Nietrudno trafić do domu doktora Ho, każdy mieszkaniec wioski nas tam
kierował. Zresztą przed niepozorną chatką, widnieje napis
„ The Clinic of Chinese Herbs In Jade Dragon Mountains of Lijiang”. Przed
wejściem poustawiane są tablice sławiące Doktora Ho i jego dokonania. Do
wnętrza, niewielkiego pomieszczenia, niczym do muzeum zaprasza sam doktor Ho.

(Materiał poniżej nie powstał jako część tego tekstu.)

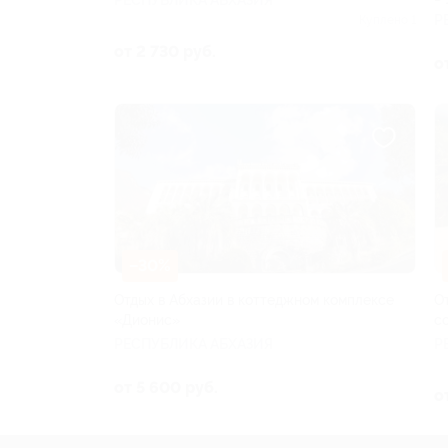
Р
Куплено 1
от 2 730 руб.
о
–30%
Отдых в Абхазии в коттеджном комплексе
О
«Дионис»
с
РЕСПУБЛИКА АБХАЗИЯ
Р
от 5 600 руб.
о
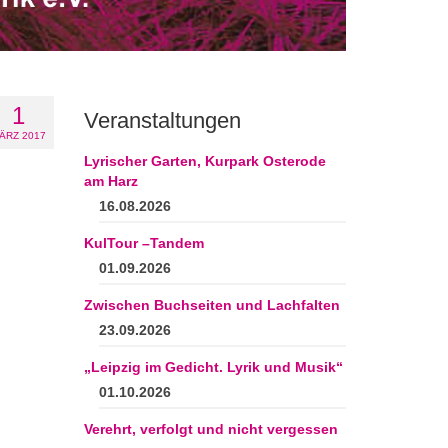
1
Veranstaltungen
ÄRZ 2017
Lyrischer Garten, Kurpark Osterode
am Harz
16.08.2026
KulTour –Tandem
01.09.2026
Zwischen Buchseiten und Lachfalten
23.09.2026
„Leipzig im Gedicht. Lyrik und Musik“
01.10.2026
Verehrt, verfolgt und nicht vergessen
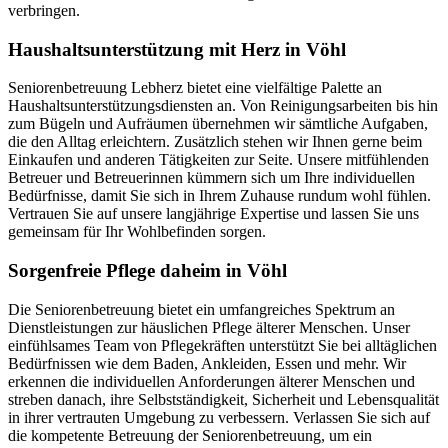
verbringen.
Haushalts­unterstützung mit Herz in Vöhl
Seniorenbetreuung Lebherz bietet eine vielfältige Palette an
Haushaltsunterstützungsdiensten an. Von Reinigungsarbeiten bis hin
zum Bügeln und Aufräumen übernehmen wir sämtliche Aufgaben,
die den Alltag erleichtern. Zusätzlich stehen wir Ihnen gerne beim
Einkaufen und anderen Tätigkeiten zur Seite. Unsere mitfühlenden
Betreuer und Betreuerinnen kümmern sich um Ihre individuellen
Bedürfnisse, damit Sie sich in Ihrem Zuhause rundum wohl fühlen.
Vertrauen Sie auf unsere langjährige Expertise und lassen Sie uns
gemeinsam für Ihr Wohlbefinden sorgen.
Sorgenfreie Pflege daheim in Vöhl
Die Seniorenbetreuung bietet ein umfangreiches Spektrum an
Dienstleistungen zur häuslichen Pflege älterer Menschen. Unser
einfühlsames Team von Pflegekräften unterstützt Sie bei alltäglichen
Bedürfnissen wie dem Baden, Ankleiden, Essen und mehr. Wir
erkennen die individuellen Anforderungen älterer Menschen und
streben danach, ihre Selbstständigkeit, Sicherheit und Lebensqualität
in ihrer vertrauten Umgebung zu verbessern. Verlassen Sie sich auf
die kompetente Betreuung der Seniorenbetreuung, um ein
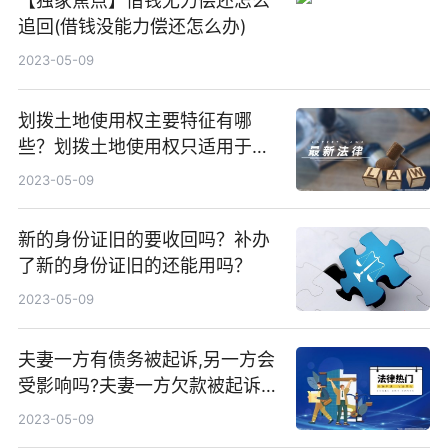
【独家焦点】借钱无力偿还怎么
追回(借钱没能力偿还怎么办)
2023-05-09
划拨土地使用权主要特征有哪
些？划拨土地使用权只适用于什
么项目？
2023-05-09
新的身份证旧的要收回吗？补办
了新的身份证旧的还能用吗？
2023-05-09
夫妻一方有债务被起诉,另一方会
受影响吗?夫妻一方欠款被起诉
一方还是双方偿还？
2023-05-09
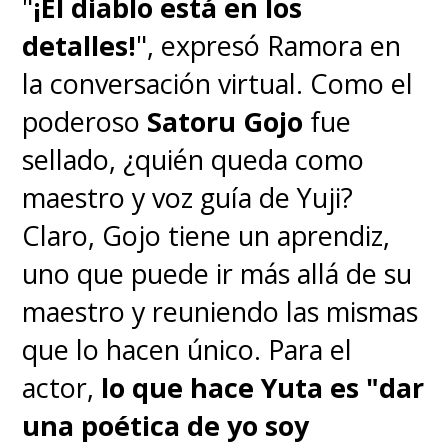
"
¡El diablo está en los
detalles!
", expresó Ramora en
la conversación virtual. Como el
poderoso
Satoru Gojo
fue
sellado, ¿quién queda como
maestro y voz guía de Yuji?
Claro, Gojo tiene un aprendiz,
uno que puede ir más allá de su
maestro y reuniendo las mismas
que lo hacen único. Para el
actor,
lo que hace Yuta es "dar
una poética de yo soy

Ten niepozorny staruszek w śmiesznej czapce i wielkim lekarskim fartuchu jest
już legendą. Gdy byliśmy tam pięć lat temu, był wtedy 86 latkiem o jasnym umyśle,
władającym wieloma językami. Na powitanie zapytał nas skąd pochodzimy i z
radością wyjął teczkę z materiałami prasowymi w języku polskim. Niezwykła to
była wizyta, doktor z dumą gości swoich przybyszów i opowiada o swoim życiu, o
prześladowaniach jakich doznał i trudnościach z jakimi musiał się borykać w
młodości. Na pożegnanie otrzymał od nas widokówkę z Warszawą a my wpisaliśmy
się do jego księgi pamiątkowej.
Wracając do Lijiangu kupiliśmy po drodze w gospodarskim sklepiku
moździerz wykuty z kamienia. Rzecz nie była raczej na sprzedaż bo na dnie leżała
jakaś utarta, zielona mikstura. Jednak zabawny chiński sprzedawca był pod tak
dużym wrażeniem swych egzotycznych klientów, że gotów był sprzedać nam
wszystko, ubić interesik na każdej dziwnej rzeczy o jaką zapytamy. Chińczycy to
śmieszni ludzie, często zdarzało nam się śmiać razem do rozpuku z różnic jakie nas dzielą.
Targaliśmy później ten moździerz
w upale wracając rowerem i przez resztę podróży, w plecaku. Jest z nami do dziś
w domu, służy nam doskonale i jest miłą pamiątką z Chin.